### Available data ###

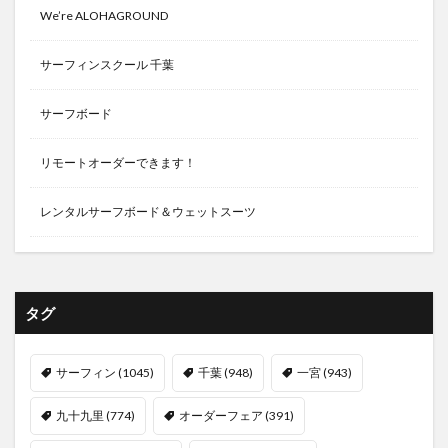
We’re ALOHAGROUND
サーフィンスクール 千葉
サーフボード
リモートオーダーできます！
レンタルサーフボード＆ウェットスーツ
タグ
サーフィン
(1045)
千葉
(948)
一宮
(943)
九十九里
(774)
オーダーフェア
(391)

###
### Available data ###

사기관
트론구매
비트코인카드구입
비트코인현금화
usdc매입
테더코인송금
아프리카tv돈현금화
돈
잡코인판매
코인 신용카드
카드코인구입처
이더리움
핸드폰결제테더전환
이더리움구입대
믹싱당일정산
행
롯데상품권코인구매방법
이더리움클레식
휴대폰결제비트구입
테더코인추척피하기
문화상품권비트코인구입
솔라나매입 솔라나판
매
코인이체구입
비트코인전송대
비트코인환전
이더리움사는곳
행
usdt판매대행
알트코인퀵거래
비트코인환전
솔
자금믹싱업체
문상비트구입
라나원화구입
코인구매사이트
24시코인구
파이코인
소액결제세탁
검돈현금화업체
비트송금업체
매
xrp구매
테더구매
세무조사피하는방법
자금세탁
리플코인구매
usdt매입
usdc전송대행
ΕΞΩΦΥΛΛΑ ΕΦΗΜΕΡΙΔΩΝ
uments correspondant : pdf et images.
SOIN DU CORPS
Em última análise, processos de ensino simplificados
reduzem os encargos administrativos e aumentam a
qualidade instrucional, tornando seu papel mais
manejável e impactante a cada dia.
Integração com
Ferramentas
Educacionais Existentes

###

Task requirements: What is asked for is an exact copy of the lines above from the one containing "Integração com" through the one containing "Educacionais Existentes", and only those.

Task response:
Integração com
Ferramentas
Educacionais Existentes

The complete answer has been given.